Reproduce the data below word for word, setting aside any picture it holds.

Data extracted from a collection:
________________

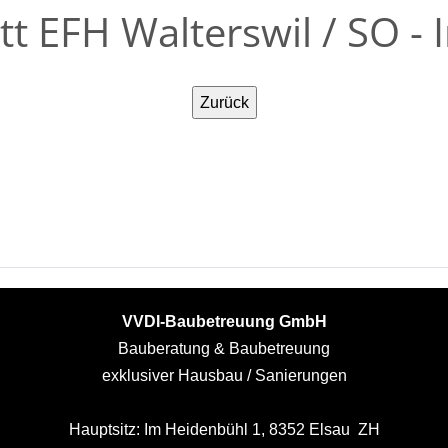
tt EFH Walterswil / SO 
VVDI-Baubetreuung GmbH
Bauberatung & Baubetreuung
exklusiver Hausbau / Sanierungen
Hauptsitz: Im Heidenbühl 1, 8352 Elsau ZH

________________

- _RESULT_
tt EFH Walterswil / SO 
VVDI-Baubetreuung GmbH
Bauberatung & Baubetreuung
exklusiver Hausbau / Sanierungen
Hauptsitz: Im Heidenbühl 1, 8352 Elsau ZH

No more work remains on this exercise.